### Required action
Transcribe, exactly and in full, every record shown below, while omitting its images.

### Material to process
====================
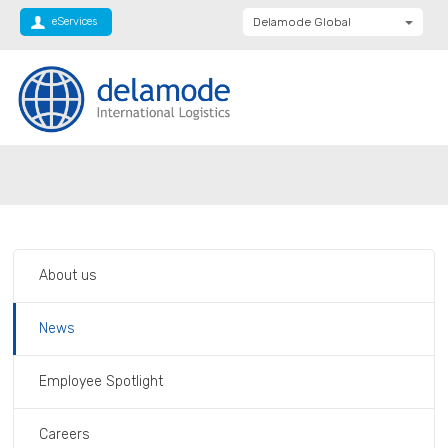
eServices
Delamode Global
Delamode United
Kingdom
Delamode Baltics
Delamode Bulgaria
Private: Homepage
Employee Spotlight – Boyana Todorova
Delamode Estonia
Delamode Finland
Delamode Latvia
About us
Delamode Macedonia
Delamode Moldova
News
Delamode Montenegro
Employee Spotlight
Delamode Romania
Delamode Balkans
Careers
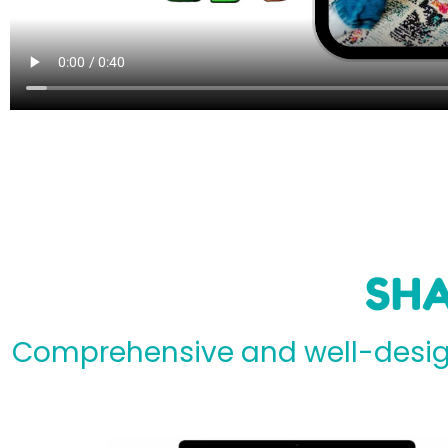
SHA
Comprehensive and well-design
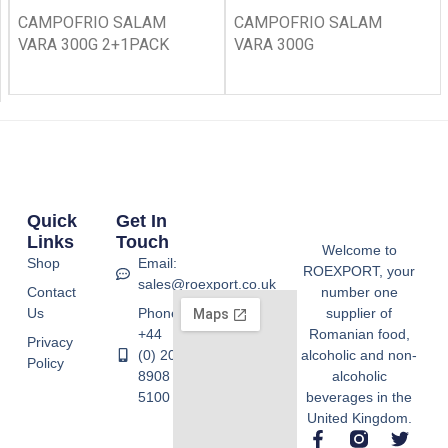
CAMPOFRIO SALAM
CAMPOFRIO SALAM
VARA 300G 2+1PACK
VARA 300G
Quick
Get In
Links
Touch
Welcome to
Shop
Email:
ROEXPORT, your
sales@roexport.co.uk
Contact
number one
Us
Phone:
supplier of
+44
Romanian food,
Privacy
(0) 20
alcoholic and non-
Policy
8908
alcoholic
5100
beverages in the
United Kingdom.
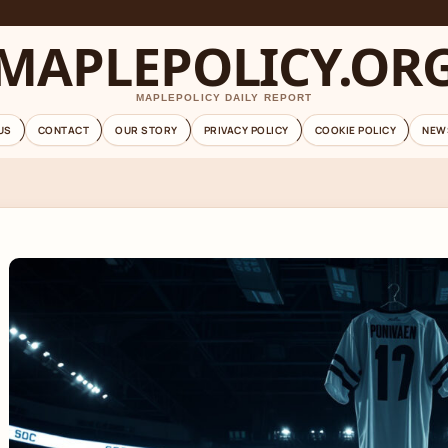
MAPLEPOLICY.OR
MAPLEPOLICY DAILY REPORT
US
CONTACT
OUR STORY
PRIVACY POLICY
COOKIE POLICY
NEW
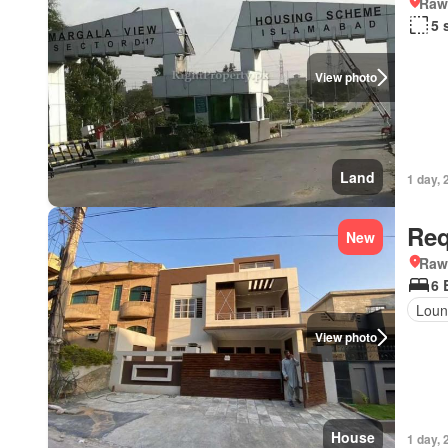
Rawa
5 
View photo
Land
1 day, 
Req
New
Rawa
6 
Loun
View photo
House
1 day, 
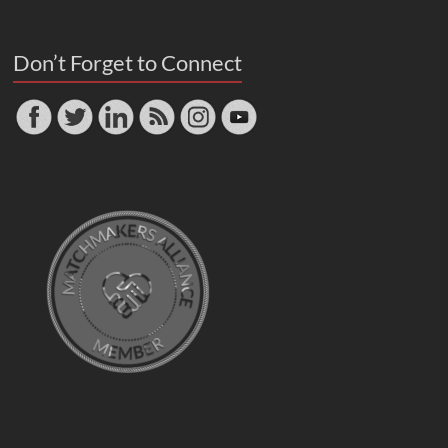
Don’t Forget to Connect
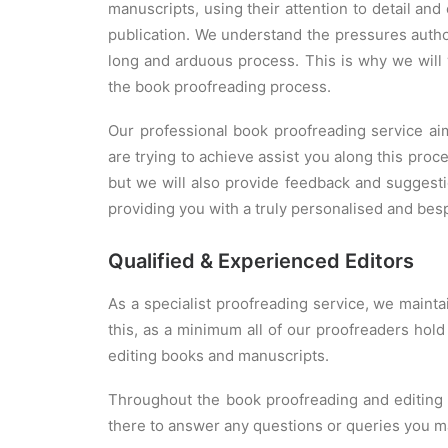
manuscripts, using their attention to detail and
publication. We understand the pressures autho
long and arduous process. This is why we will 
the book proofreading process.
Our professional book proofreading service 
are trying to achieve assist you along this pro
but we will also provide feedback and suggesti
providing you with a truly personalised and bes
Qualified & Experienced Editors
As a specialist proofreading service, we mainta
this, as a minimum all of our proofreaders hold
editing books and manuscripts.
Throughout the book proofreading and editing p
there to answer any questions or queries you m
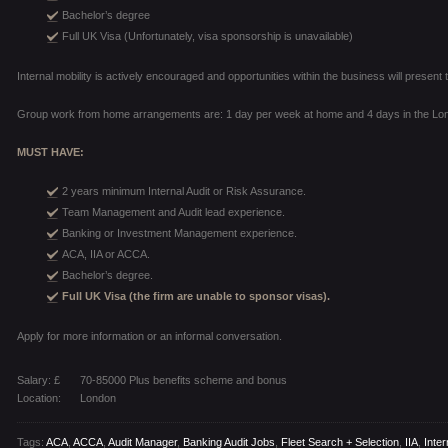
Bachelor’s degree
Full UK Visa (Unfortunately, visa sponsorship is unavailable)
Internal mobility is actively encouraged and opportunities within the business will prese
Group work from home arrangements are: 1 day per week at home and 4 days in the Lon
MUST HAVE:
2 years minimum Internal Audit or Risk Assurance.
Team Management and Audit lead experience.
Banking or Investment Management experience.
ACA, IIA or ACCA.
Bachelor’s degree.
Full UK Visa (the firm are unable to sponsor visas).
Apply for more information or an informal conversation.
Salary: £
70-85000 Plus benefits scheme and bonus
Location:
London
Tags:
ACA
,
ACCA
,
Audit Manager
,
Banking Audit Jobs
,
Fleet Search + Selection
,
IIA
,
Inter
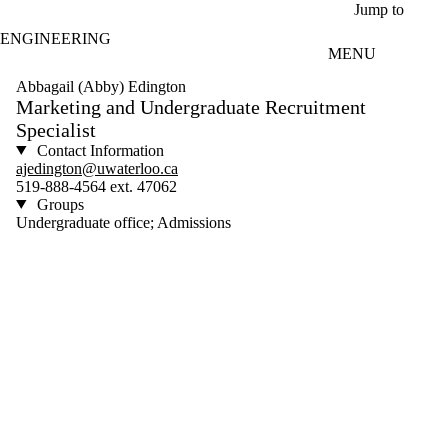
Skip to main content
Jump to
ENGINEERING
MENU
Abbagail (Abby) Edington
Marketing and Undergraduate Recruitment
Specialist
Contact Information
ajedington@uwaterloo.ca
519-888-4564 ext. 47062
Groups
Undergraduate office; Admissions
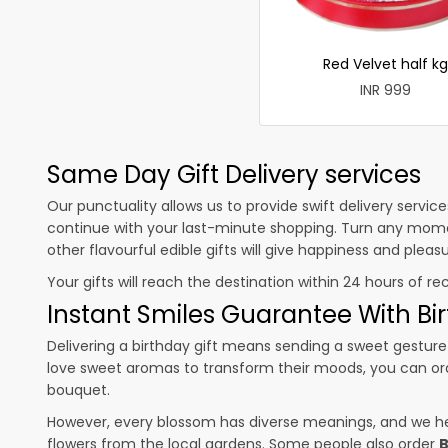
Red Velvet half kg
INR 999
Same Day Gift Delivery services
Our punctuality allows us to provide swift delivery servic
continue with your last-minute shopping. Turn any mome
other flavourful edible gifts will give happiness and plea
Your gifts will reach the destination within 24 hours of re
Instant Smiles Guarantee With Bir
Delivering a birthday gift means sending a sweet gesture 
love sweet aromas to transform their moods, you can o
bouquet.
However, every blossom has diverse meanings, and we hel
flowers from the local gardens. Some people also order
B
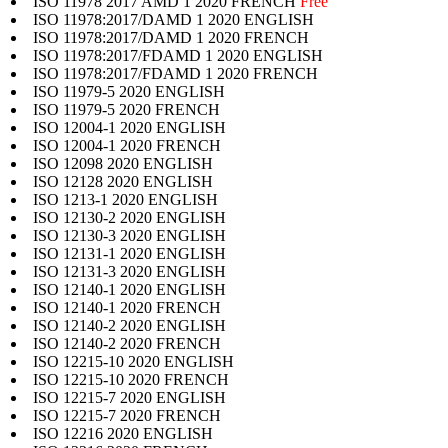
ISO 11978 2017 AMD 1 2020 FRENCH
Free
ISO 11978:2017/DAMD 1 2020 ENGLISH
ISO 11978:2017/DAMD 1 2020 FRENCH
ISO 11978:2017/FDAMD 1 2020 ENGLISH
ISO 11978:2017/FDAMD 1 2020 FRENCH
ISO 11979-5 2020 ENGLISH
ISO 11979-5 2020 FRENCH
ISO 12004-1 2020 ENGLISH
ISO 12004-1 2020 FRENCH
ISO 12098 2020 ENGLISH
ISO 12128 2020 ENGLISH
ISO 1213-1 2020 ENGLISH
ISO 12130-2 2020 ENGLISH
ISO 12130-3 2020 ENGLISH
ISO 12131-1 2020 ENGLISH
ISO 12131-3 2020 ENGLISH
ISO 12140-1 2020 ENGLISH
ISO 12140-1 2020 FRENCH
ISO 12140-2 2020 ENGLISH
ISO 12140-2 2020 FRENCH
ISO 12215-10 2020 ENGLISH
ISO 12215-10 2020 FRENCH
ISO 12215-7 2020 ENGLISH
ISO 12215-7 2020 FRENCH
ISO 12216 2020 ENGLISH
====================
### Exercise output
eServices
Delamode Global
Delamode United
Kingdom
Delamode Baltics
Delamode Bulgaria
Private: Homepage
Employee Spotlight – Boyana Todorova
Delamode Estonia
Delamode Finland
Delamode Latvia
About us
Delamode Macedonia
Delamode Moldova
News
Delamode Montenegro
Employee Spotlight
Delamode Romania
Delamode Balkans
Careers
SHA
Comprehensive and well-design
CAMPOFRIO SALAM
CAMPOFRIO SALAM
VARA 300G 2+1PACK
VARA 300G
Quick
Get In
Links
Touch
Welcome to
Shop
Email:
ROEXPORT, your
sales@roexport.co.uk
Contact
number one
Us
Phone:
supplier of
+44
Romanian food,
Privacy
(0) 20
alcoholic and non-
Policy
8908
alcoholic
5100
beverages in the
United Kingdom.
MAPLEPOLICY.OR
MAPLEPOLICY DAILY REPORT
US
CONTACT
OUR STORY
PRIVACY POLICY
COOKIE POLICY
NEW
Rawa
5 
View photo
Land
1 day, 
Req
New
Rawa
6 
Loun
View photo
House
1 day, 
Don’t Forget to Connect
manuscripts, using their attention to detail and
publication. We understand the pressures autho
long and arduous process. This is why we will 
the book proofreading process.
Our professional book proofreading service 
are trying to achieve assist you along this pro
but we will also provide feedback and suggesti
providing you with a truly personalised and bes
Qualified & Experienced Editors
As a specialist proofreading service, we mainta
this, as a minimum all of our proofreaders hold
editing books and manuscripts.
Throughout the book proofreading and editing p
there to answer any questions or queries you m
Bachelor’s degree
Full UK Visa (Unfortunately, visa sponsorship is unavailable)
Internal mobility is actively encouraged and opportunities within the business will prese
Group work from home arrangements are: 1 day per week at home and 4 days in the Lon
MUST HAVE:
2 years minimum Internal Audit or Risk Assurance.
Team Management and Audit lead experience.
Banking or Investment Management experience.
ACA, IIA or ACCA.
Bachelor’s degree.
Full UK Visa (the firm are unable to sponsor visas).
Apply for more information or an informal conversation.
Salary: £
70-85000 Plus benefits scheme and bonus
Location:
London
Tags:
ACA
,
ACCA
,
Audit Manager
,
Banking Audit Jobs
,
Fleet Search + Selection
,
IIA
,
Inter
Skip to main content
Jump to
ENGINEERING
MENU
Abbagail (Abby) Edington
Marketing and Undergraduate Recruitment
Specialist
Contact Information
ajedington@uwaterloo.ca
519-888-4564 ext. 47062
Groups
Undergraduate office; Admissions
Red Velvet half kg
INR 999
Same Day Gift Delivery services
Our punctuality allows us to provide swift delivery servic
continue with your last-minute shopping. Turn any mome
other flavourful edible gifts will give happiness and plea
Your gifts will reach the destination within 24 hours of re
Instant Smiles Guarantee With Bir
Delivering a birthday gift means sending a sweet gesture 
love sweet aromas to transform their moods, you can o
bouquet.
However, every blossom has diverse meanings, and we hel
flowers from the local gardens. Some people also order
B
ISO 11978 2017 AMD 1 2020 FRENCH
Free
ISO 11978:2017/DAMD 1 2020 ENGLISH
ISO 11978:2017/DAMD 1 2020 FRENCH
ISO 11978:2017/FDAMD 1 2020 ENGLISH
ISO 11978:2017/FDAMD 1 2020 FRENCH
ISO 11979-5 2020 ENGLISH
ISO 11979-5 2020 FRENCH
ISO 12004-1 2020 ENGLISH
ISO 12004-1 2020 FRENCH
ISO 12098 2020 ENGLISH
ISO 12128 2020 ENGLISH
ISO 1213-1 2020 ENGLISH
ISO 12130-2 2020 ENGLISH
ISO 12130-3 2020 ENGLISH
ISO 12131-1 2020 ENGLISH
ISO 12131-3 2020 ENGLISH
ISO 12140-1 2020 ENGLISH
ISO 12140-1 2020 FRENCH
ISO 12140-2 2020 ENGLISH
ISO 12140-2 2020 FRENCH
ISO 12215-10 2020 ENGLISH
ISO 12215-10 2020 FRENCH
ISO 12215-7 2020 ENGLISH
ISO 12215-7 2020 FRENCH
ISO 12216 2020 ENGLISH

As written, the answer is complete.